Le retour du coeur...

C'est un slogan. Ce n'est pas cela qui va apaiser celui qui tombe au chômage. C'est un accord équilibré. Fin 2019, nous avions dit avec Joachim Coens: ce gouvernement se fera au centre. C'est promesse tenue. C'est un accord qui respecte tous les partenaires, on a choisi les mesures le plus adéquates par rapport à la situation du pays.

Il y a tout de même une taxe sur le patrimoine, assurent PS et Ecolo.

Il n'y a pas de taxe sur le patrimoine, la vérité c'est qu'il y a une taxe sur les comptes-titres de plus d'un million d'euros dont les modalités doivent être définies.

"Les libéraux seront les remparts contre les nouveaux impôts.

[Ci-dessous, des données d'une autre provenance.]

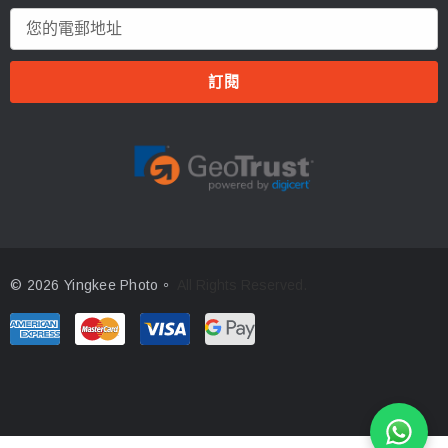
電
郵
地
址
© 2026 Yingkee Photo。
All Rights Reserved.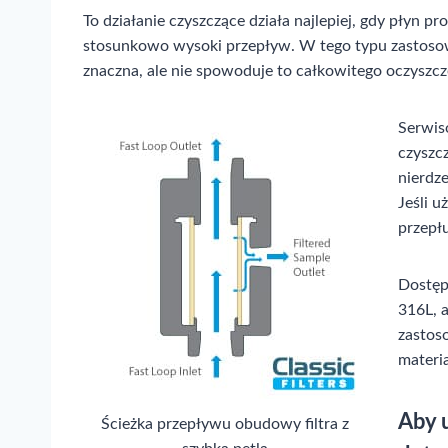
To działanie czyszczące działa najlepiej, gdy płyn 
stosunkowo wysoki przepływ. W tego typu zastosow
znaczna, ale nie spowoduje to całkowitego oczyszc
Serwis
czyszcz
nierdz
Jeśli 
przepł
Dostęp
316L, 
zastos
materia
Aby 
Ścieżka przepływu obudowy filtra z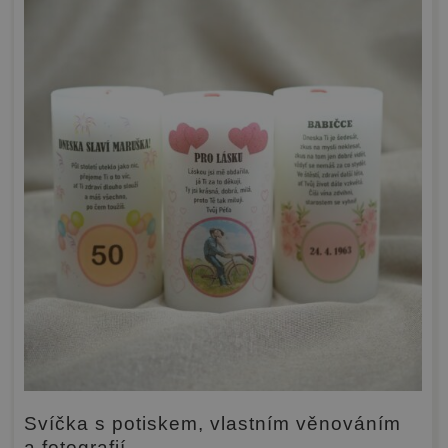
Svíčka s potiskem, vlastním věnováním
a fotografií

La charge fiscale globale ne doit pas augmenter."

Il y a aussi une porte ouverte aux taxes dans le cadre des conclaves budgétaires...

Il y a un équilibre à respecter: un tiers d'impôts, un tiers d'économies et un tiers divers comme le rendement de l'impôt. On ne crée pas de nouvelles taxes pour autant que la trajectoire budgétaire est respectée. Si, même en respectant la trajectoire, on en a besoin, on aura un débat dans le cadre de ces trois tiers. Les libéraux seront les remparts contre les nouveaux impôts. La charge fiscale globale ne doit pas augmenter.

Les mesures sociales de cet accord ne risquent-elles pas de se transformer en impôts dans le futur?

Nous avons limité le volume de dépenses nouvelles à 3,3 milliards. Pas parce que nous sommes méchants, mais par c'est ce qui nous permet d'aider les gens qui en ont besoin sans devoir augmenter les impôts. On a rédigé cet accord en 10 jours, on y a mis les balises générales, mais c'est la raison pour laquelle il nous faudra des ministres solides pour affiner les choses.